* _What you should do_
Transcribe all of the entries below exactly. Leave out the pictures.
··· Data
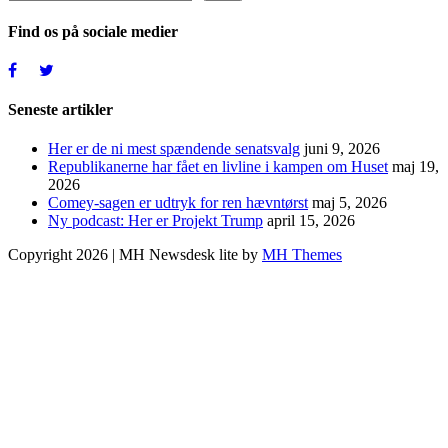
Find os på sociale medier
Seneste artikler
Her er de ni mest spændende senatsvalg
juni 9, 2026
Republikanerne har fået en livline i kampen om Huset
maj 19,
2026
Comey-sagen er udtryk for ren hævntørst
maj 5, 2026
Ny podcast: Her er Projekt Trump
april 15, 2026
Copyright 2026 | MH Newsdesk lite by
MH Themes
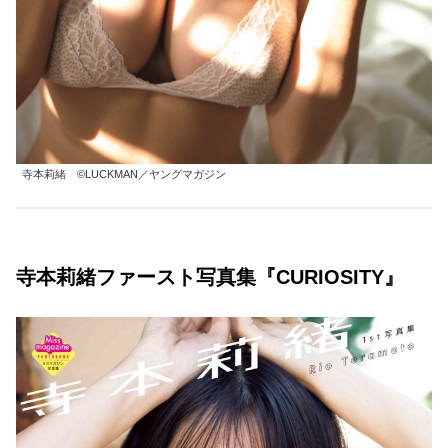
寺本莉緒 ©LUCKMAN／ヤングマガジン
寺本莉緒ファースト写真集『CURIOSITY』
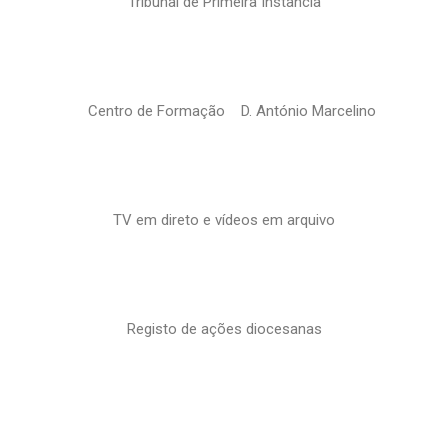
Tribunal de Primeira Instância
Centro de Formação D. António Marcelino
TV em direto e vídeos em arquivo
Registo de ações diocesanas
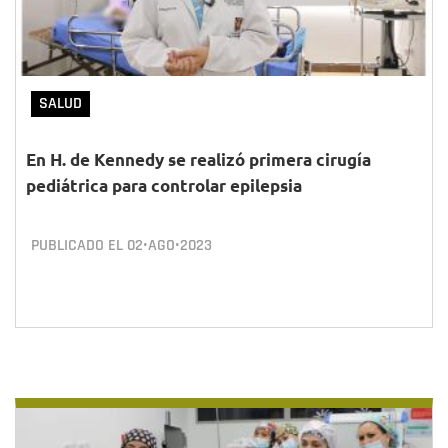
SALUD
En H. de Kennedy se realizó primera cirugía
pediátrica para controlar epilepsia
PUBLICADO EL
02•AGO•2023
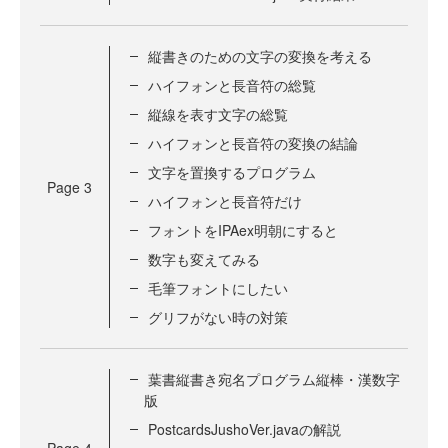
縦書きのための文字の変換を考える
ハイフォンと長音符の総覧
縦線を表す文字の総覧
ハイフォンと長音符の変換の結論
文字を置換するプログラム
Page
3
ハイフォンと長音符だけ
フォントをIPAex明朝にすると
数字も変えてみる
毛筆フォントにしたい
グリフがない時の対策
葉書縦書き宛名プログラム縦棒・漢数字
版
PostcardsJushoVer.javaの解説
Page
4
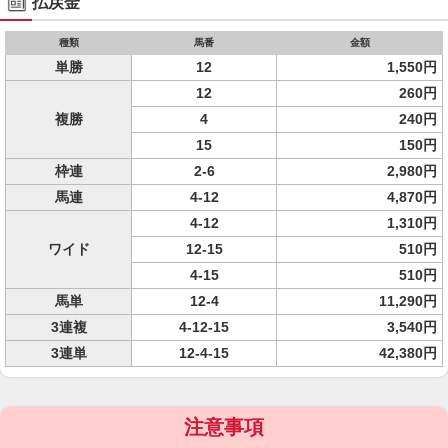
払戻金
種類
馬番
金額
単勝
12
1,550円
12
260円
複勝
4
240円
15
150円
枠連
2-6
2,980円
馬連
4-12
4,870円
4-12
1,310円
ワイド
12-15
510円
4-15
510円
馬単
12-4
11,290円
3連複
4-12-15
3,540円
3連単
12-4-15
42,380円
注意事項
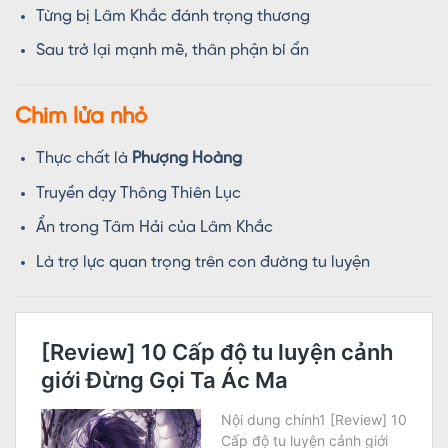
Từng bị Lâm Khắc đánh trọng thương
Sau trở lại mạnh mẽ, thân phận bí ẩn
Chim lửa nhỏ
Thực chất là
Phượng Hoàng
Truyền dạy Thông Thiên Lục
Ẩn trong Tâm Hải của Lâm Khắc
Là trợ lực quan trọng trên con đường tu luyện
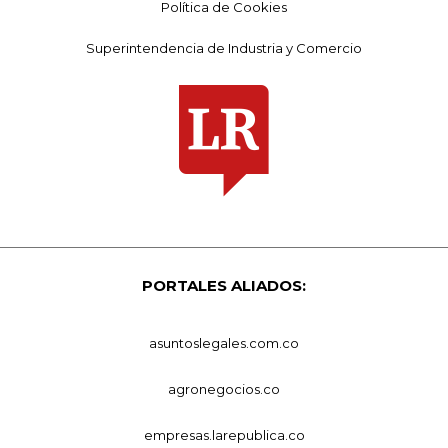
Política de Cookies
Superintendencia de Industria y Comercio
PORTALES ALIADOS:
asuntoslegales.com.co
agronegocios.co
empresas.larepublica.co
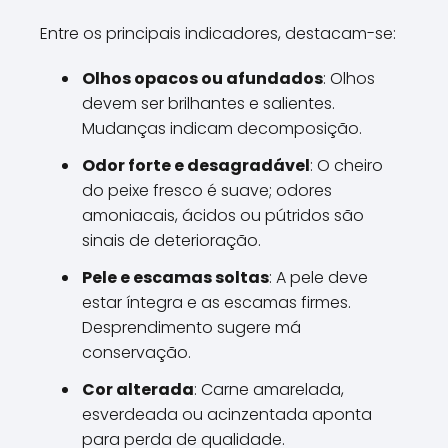
Entre os principais indicadores, destacam-se:
Olhos opacos ou afundados
: Olhos
devem ser brilhantes e salientes.
Mudanças indicam decomposição.
Odor forte e desagradável
: O cheiro
do peixe fresco é suave; odores
amoniacais, ácidos ou pútridos são
sinais de deterioração.
Pele e escamas soltas
: A pele deve
estar íntegra e as escamas firmes.
Desprendimento sugere má
conservação.
Cor alterada
: Carne amarelada,
esverdeada ou acinzentada aponta
para perda de qualidade.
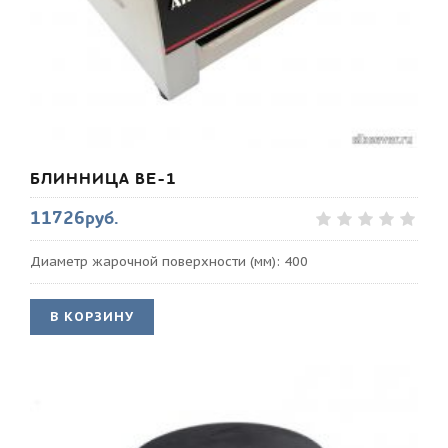
БЛИННИЦА BE-1
11726руб.
Диаметр жарочной поверхности (мм): 400
В КОРЗИНУ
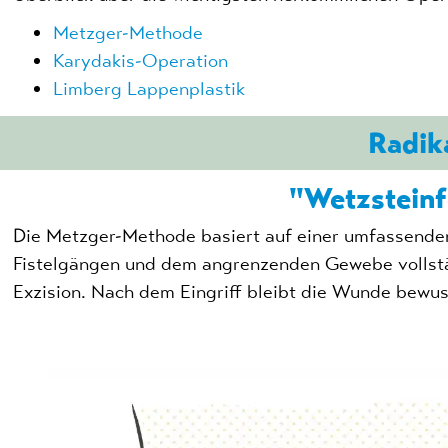
Metzger-Methode
Karydakis-Operation
Limberg Lappenplastik
Radik
"Wetzstein
Die Metzger-Methode basiert auf einer umfassenden
Fistelgängen und dem angrenzenden Gewebe vollständ
Exzision. Nach dem Eingriff bleibt die Wunde bewus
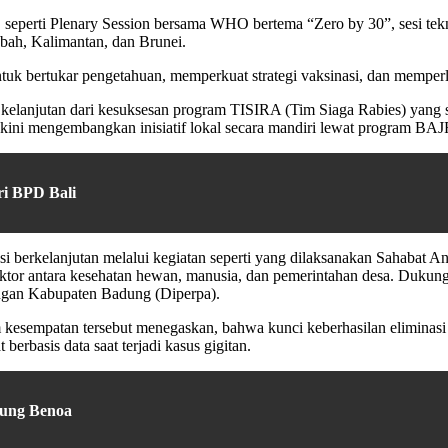
 seperti Plenary Session bersama WHO bertema “Zero by 30”, sesi teknis
bah, Kalimantan, dan Brunei.
tuk bertukar pengetahuan, memperkuat strategi vaksinasi, dan memperl
 kelanjutan dari kesuksesan program TISIRA (Tim Siaga Rabies) yang 
kini mengembangkan inisiatif lokal secara mandiri lewat program BA
i BPD Bali
berkelanjutan melalui kegiatan seperti yang dilaksanakan Sahabat Anti
 sektor antara kesehatan hewan, manusia, dan pemerintahan desa. Duk
ngan Kabupaten Badung (Diperpa).
mpatan tersebut menegaskan, bahwa kunci keberhasilan eliminasi rabie
berbasis data saat terjadi kasus gigitan.
jung Benoa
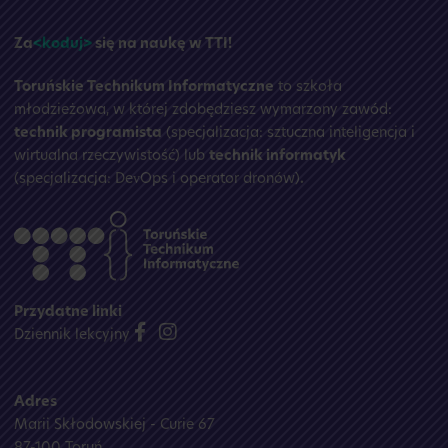
☀️
Za
<koduj>
się na naukę w TTI!
Toruńskie Technikum Informatyczne
to szkoła
młodzieżowa, w której zdobędziesz wymarzony zawód:
technik programista
(specjalizacja: sztuczna inteligencja i
wirtualna rzeczywistość) lub
technik informatyk
(specjalizacja: DevOps i operator dronów)
.
Przydatne linki
Dziennik lekcyjny
Adres
Marii Skłodowskiej - Curie 67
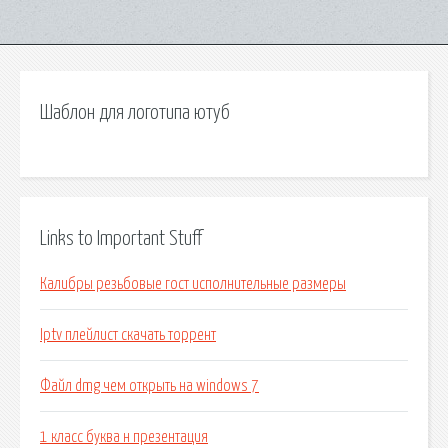
Шаблон для логотипа ютуб
Links to Important Stuff
Калибры резьбовые гост исполнительные размеры
Iptv плейлист скачать торрент
Файл dmg чем открыть на windows 7
1 класс буква н презентация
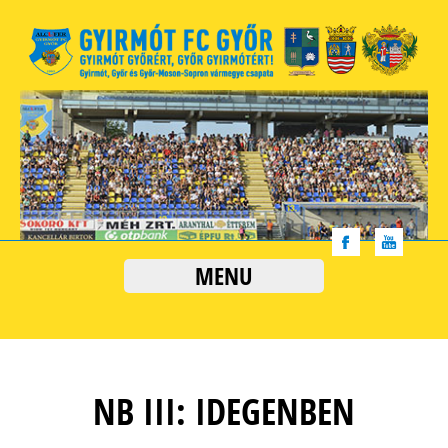
MENU
NB III: IDEGENBEN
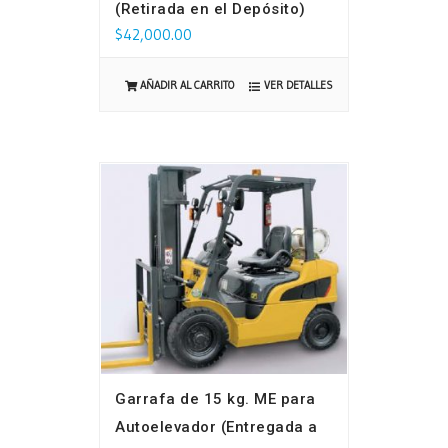
(Retirada en el Depósito)
$
42,000.00
VER DETALLES
AÑADIR AL CARRITO
Garrafa de 15 kg. ME para
Autoelevador (Entregada a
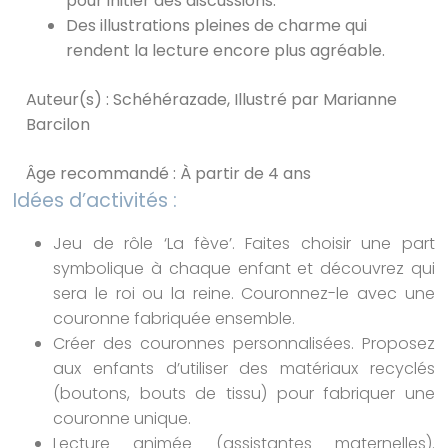
pour initier des discussions.
Des illustrations pleines de charme qui
rendent la lecture encore plus agréable.
Auteur(s) : Schéhérazade, Illustré par Marianne
Barcilon
Âge recommandé : À partir de 4 ans
Idées d’activités :
Jeu de rôle ‘La fève’. Faites choisir une part
symbolique à chaque enfant et découvrez qui
sera le roi ou la reine. Couronnez-le avec une
couronne fabriquée ensemble.
Créer des couronnes personnalisées. Proposez
aux enfants d’utiliser des matériaux recyclés
(boutons, bouts de tissu) pour fabriquer une
couronne unique.
Lecture animée (assistantes maternelles).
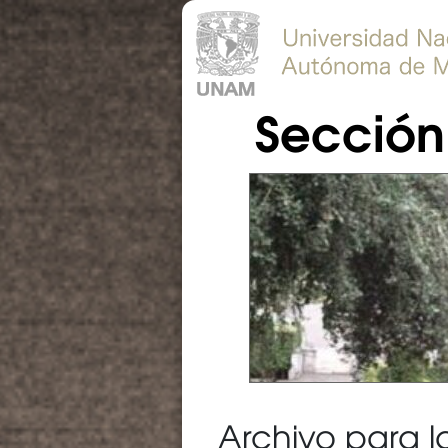
Sección 
Archivo para 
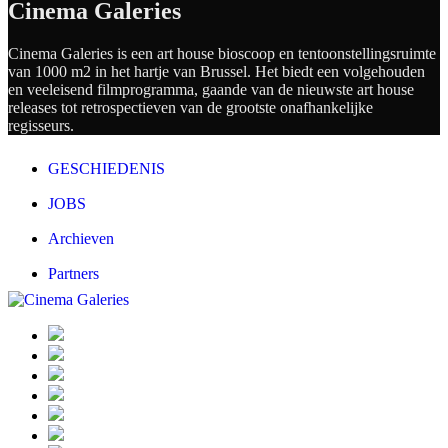
Cinema Galeries
Cinema Galeries is een art house bioscoop en tentoonstellingsruimte
van 1000 m2 in het hartje van Brussel. Het biedt een volgehouden
en veeleisend filmprogramma, gaande van de nieuwste art house
releases tot retrospectieven van de grootste onafhankelijke
regisseurs.
GESCHIEDENIS
JOBS
Archieven
Partners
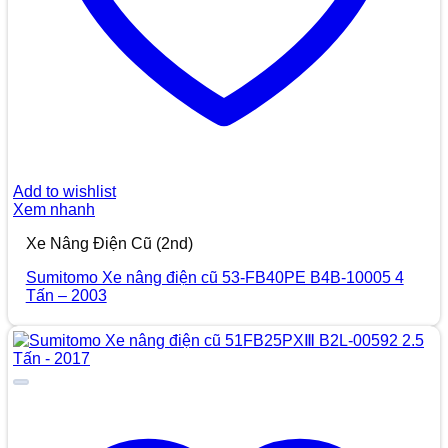
Add to wishlist
Xem nhanh
Xe Nâng Điện Cũ (2nd)
Sumitomo Xe nâng điện cũ 53-FB40PE B4B-10005 4
Tấn – 2003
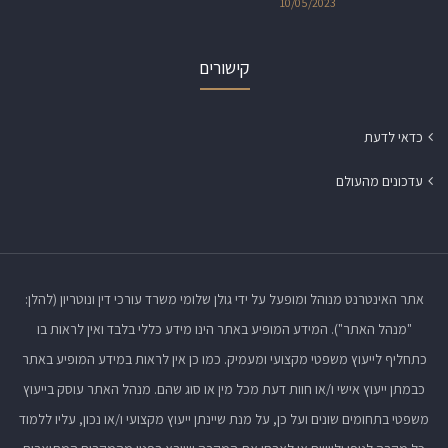
10/05/2023
קישורים
כדאי לדעת
עדכונים מהעולם
אתר האינטרנט מנוהל ומופעל על ידי גולן שלומי משרד עורכי דין ונוטריון (להלן:
"מנהל האתר"). המידע המופיע באתר הינו מידע כללי בלבד ואין לראות בו
כתחליף לייעוץ משפטי מקצועי ומעמיק. כמו כן אין לראות במידע המופיע באתר
כבמתן ייעוץ אישי ו/או חוות דעת מכל מין או סוג שהם. מנהל האתר עוסק בייעוץ
משפטי בתחומים שונים ועל כן, על מנת שיינתן ייעוץ מקצועי ו/או נכון, עליו ללמוד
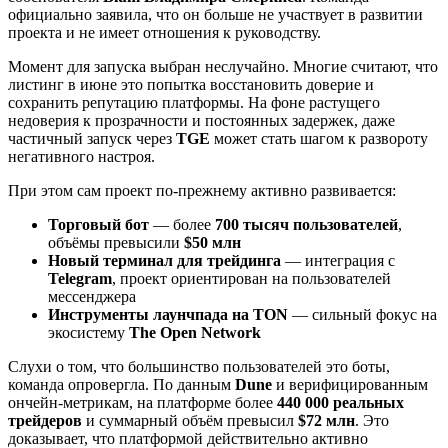
официально заявила, что он больше не участвует в развитии
проекта и не имеет отношения к руководству.
Момент для запуска выбран неслучайно. Многие считают, что
листинг в июне это попытка восстановить доверие и
сохранить репутацию платформы. На фоне растущего
недоверия к прозрачности и постоянных задержек, даже
частичный запуск через
TGE
может стать шагом к развороту
негативного настроя.
При этом сам проект по-прежнему активно развивается:
Торговый бот
— более
700 тысяч пользователей
,
объёмы превысили
$50 млн
Новый терминал для трейдинга
— интеграция с
Telegram
, проект ориентирован на пользователей
мессенджера
Инструменты лаунчпада на TON
— сильный фокус на
экосистему
The Open Network
Слухи о том, что большинство пользователей это боты,
команда опровергла. По данным
Dune
и верифицированным
ончейн-метрикам, на платформе более
440 000 реальных
трейдеров
и суммарный объём превысил
$72 млн
. Это
доказывает, что платформой действительно активно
······
* _Answer to this task_
Find os på sociale medier
Seneste artikler
Her er de ni mest spændende senatsvalg
juni 9, 2026
Republikanerne har fået en livline i kampen om Huset
maj 19,
2026
Comey-sagen er udtryk for ren hævntørst
maj 5, 2026
Ny podcast: Her er Projekt Trump
april 15, 2026
Copyright 2026 | MH Newsdesk lite by
MH Themes
寺本莉緒 ©LUCKMAN／ヤングマガジン
寺本莉緒ファースト写真集『CURIOSITY』
Tribunal de Primeira Instância
Centro de Formação D. António Marcelino
TV em direto e vídeos em arquivo
Registo de ações diocesanas
SALUD
En H. de Kennedy se realizó primera cirugía
pediátrica para controlar epilepsia
PUBLICADO EL
02•AGO•2023
縦書きのための文字の変換を考える
ハイフォンと長音符の総覧
縦線を表す文字の総覧
ハイフォンと長音符の変換の結論
文字を置換するプログラム
Page
3
ハイフォンと長音符だけ
フォントをIPAex明朝にすると
数字も変えてみる
毛筆フォントにしたい
グリフがない時の対策
葉書縦書き宛名プログラム縦棒・漢数字
版
PostcardsJushoVer.javaの解説
Page
4
払戻金
種類
馬番
金額
単勝
12
1,550円
12
260円
複勝
4
240円
15
150円
枠連
2-6
2,980円
馬連
4-12
4,870円
4-12
1,310円
ワイド
12-15
510円
4-15
510円
馬単
12-4
11,290円
3連複
4-12-15
3,540円
3連単
12-4-15
42,380円
注意事項
Từng bị Lâm Khắc đánh trọng thương
Sau trở lại mạnh mẽ, thân phận bí ẩn
Chim lửa nhỏ
Thực chất là
Phượng Hoàng
Truyền dạy Thông Thiên Lục
Ẩn trong Tâm Hải của Lâm Khắc
Là trợ lực quan trọng trên con đường tu luyện
Política de Cookies
Superintendencia de Industria y Comercio
PORTALES ALIADOS:
asuntoslegales.com.co
agronegocios.co
empresas.larepublica.co
Entre os principais indicadores, destacam-se:
Olhos opacos ou afundados
: Olhos
devem ser brilhantes e salientes.
Mudanças indicam decomposição.
Odor forte e desagradável
: O cheiro
do peixe fresco é suave; odores
amoniacais, ácidos ou pútridos são
sinais de deterioração.
Pele e escamas soltas
: A pele deve
estar íntegra e as escamas firmes.
Desprendimento sugere má
conservação.
Cor alterada
: Carne amarelada,
esverdeada ou acinzentada aponta
para perda de qualidade.
БЛИННИЦА BE-1
11726руб.
Диаметр жарочной поверхности (мм): 400
В КОРЗИНУ
Metzger-Methode
Karydakis-Operation
Limberg Lappenplastik
Radik
"Wetzstein
Die Metzger-Methode basiert auf einer umfassenden
Fistelgängen und dem angrenzenden Gewebe vollständ
Exzision. Nach dem Eingriff bleibt die Wunde bewus
 seperti Plenary Session bersama WHO bertema “Zero by 30”, sesi teknis
bah, Kalimantan, dan Brunei.
tuk bertukar pengetahuan, memperkuat strategi vaksinasi, dan memperl
 kelanjutan dari kesuksesan program TISIRA (Tim Siaga Rabies) yang 
kini mengembangkan inisiatif lokal secara mandiri lewat program BA
i BPD Bali
berkelanjutan melalui kegiatan seperti yang dilaksanakan Sahabat Anti
 sektor antara kesehatan hewan, manusia, dan pemerintahan desa. Duk
ngan Kabupaten Badung (Diperpa).
mpatan tersebut menegaskan, bahwa kunci keberhasilan eliminasi rabie
berbasis data saat terjadi kasus gigitan.
jung Benoa
☀️
Za
<koduj>
się na naukę w TTI!
Toruńskie Technikum Informatyczne
to szkoła
młodzieżowa, w której zdobędziesz wymarzony zawód:
technik programista
(specjalizacja: sztuczna inteligencja i
wirtualna rzeczywistość) lub
technik informatyk
(specjalizacja: DevOps i operator dronów)
.
Przydatne linki
Dziennik lekcyjny
Adres
Marii Skłodowskiej - Curie 67
Шаблон для логотипа ютуб
Links to Important Stuff
Калибры резьбовые гост исполнительные размеры
Iptv плейлист скачать торрент
Файл dmg чем открыть на windows 7
1 класс буква н презентация
MENU
NB III: IDEGENBEN
(Retirada en el Depósito)
$
42,000.00
VER DETALLES
AÑADIR AL CARRITO
Garrafa de 15 kg. ME para
Autoelevador (Entregada a
pour initier des discussions.
Des illustrations pleines de charme qui
rendent la lecture encore plus agréable.
Auteur(s) : Schéhérazade, Illustré par Marianne
Barcilon
Âge recommandé : À partir de 4 ans
Idées d’activités :
Jeu de rôle ‘La fève’. Faites choisir une part
symbolique à chaque enfant et découvrez qui
sera le roi ou la reine. Couronnez-le avec une
couronne fabriquée ensemble.
Créer des couronnes personnalisées. Proposez
aux enfants d’utiliser des matériaux recyclés
(boutons, bouts de tissu) pour fabriquer une
couronne unique.
Lecture animée (assistantes maternelles).
Sección 
Archivo para 
Cinema Galeries
Cinema Galeries is een art house bioscoop en tentoonstellingsruimte
van 1000 m2 in het hartje van Brussel. Het biedt een volgehouden
en veeleisend filmprogramma, gaande van de nieuwste art house
releases tot retrospectieven van de grootste onafhankelijke
regisseurs.
GESCHIEDENIS
JOBS
Archieven
Partners
Add to wishlist
Xem nhanh
Xe Nâng Điện Cũ (2nd)
Sumitomo Xe nâng điện cũ 53-FB40PE B4B-10005 4
Tấn – 2003
10/05/2023
קישורים
כדאי לדעת
עדכונים מהעולם
אתר האינטרנט מנוהל ומופעל על ידי גולן שלומי משרד עורכי דין ונוטריון (להלן:
"מנהל האתר"). המידע המופיע באתר הינו מידע כללי בלבד ואין לראות בו
כתחליף לייעוץ משפטי מקצועי ומעמיק. כמו כן אין לראות במידע המופיע באתר
כבמתן ייעוץ אישי ו/או חוות דעת מכל מין או סוג שהם. מנהל האתר עוסק בייעוץ
משפטי בתחומים שונים ועל כן, על מנת שיינתן ייעוץ מקצועי ו/או נכון, עליו ללמוד
официально заявила, что он больше не участвует в развитии
проекта и не имеет отношения к руководству.
Момент для запуска выбран неслучайно. Многие считают, что
листинг в июне это попытка восстановить доверие и
сохранить репутацию платформы. На фоне растущего
недоверия к прозрачности и постоянных задержек, даже
частичный запуск через
TGE
может стать шагом к развороту
негативного настроя.
При этом сам проект по-прежнему активно развивается:
Торговый бот
— более
700 тысяч пользователей
,
объёмы превысили
$50 млн
Новый терминал для трейдинга
— интеграция с
Telegram
, проект ориентирован на пользователей
мессенджера
Инструменты лаунчпада на TON
— сильный фокус на
экосистему
The Open Network
Слухи о том, что большинство пользователей это боты,
команда опровергла. По данным
Dune
и верифицированным
ончейн-метрикам, на платформе более
440 000 реальных
трейдеров
и суммарный объём превысил
$72 млн
. Это
доказывает, что платформой действительно активно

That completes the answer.